-- SUPPLIED RECORDS follows --
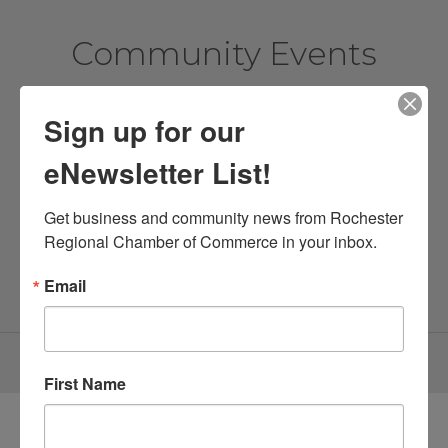
Community Events
Sign up for our
View More Events
eNewsletter List!
New Members
Get business and community news from Rochester 
Regional Chamber of Commerce in your inbox.
Email
Find a Member
First Name
Directory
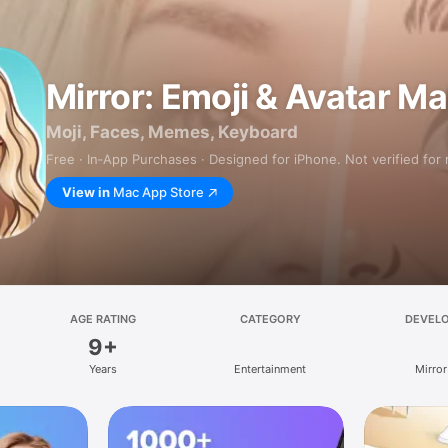
Mirror: Emoji & Avatar M
Moji, Faces, Memes, Keyboard
Free · In‑App Purchases · Designed for iPhone. Not verified for
View in
Mac App Store
AGE RATING
CATEGORY
DEVEL
9+
Years
Entertainment
Mirror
-- SUPPLIED RECORDS concluded --
YOUR TASK:
The expected output is the run of lines from the one holding "Mac App Store" to the last line of the entries above, each reproduced character for character.

WRITTEN SOLUTION:
Mac App Store
AGE RATING
CATEGORY
DEVEL
9+
Years
Entertainment
Mirror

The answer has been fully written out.